:: Available records ::
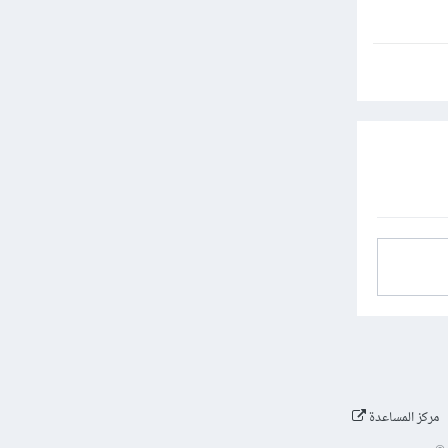
مركز المساعدة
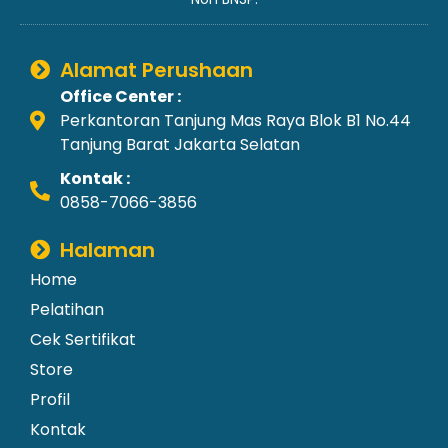
Alamat Perushaan
Office Center :
Perkantoran Tanjung Mas Raya Blok B1 No.44
Tanjung Barat Jakarta Selatan
Kontak :
0858-7066-3856
Halaman
Home
Pelatihan
Cek Sertifikat
Store
Profil
Kontak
:::
▶ Required action:
The reply should hold every line of the records unchanged and no pictures.

▶ Problem solution:
مركز المساعدة
Alamat Perushaan
Office Center :
Perkantoran Tanjung Mas Raya Blok B1 No.44
Tanjung Barat Jakarta Selatan
Kontak :
0858-7066-3856
Halaman
Home
Pelatihan
Cek Sertifikat
Store
Profil
Kontak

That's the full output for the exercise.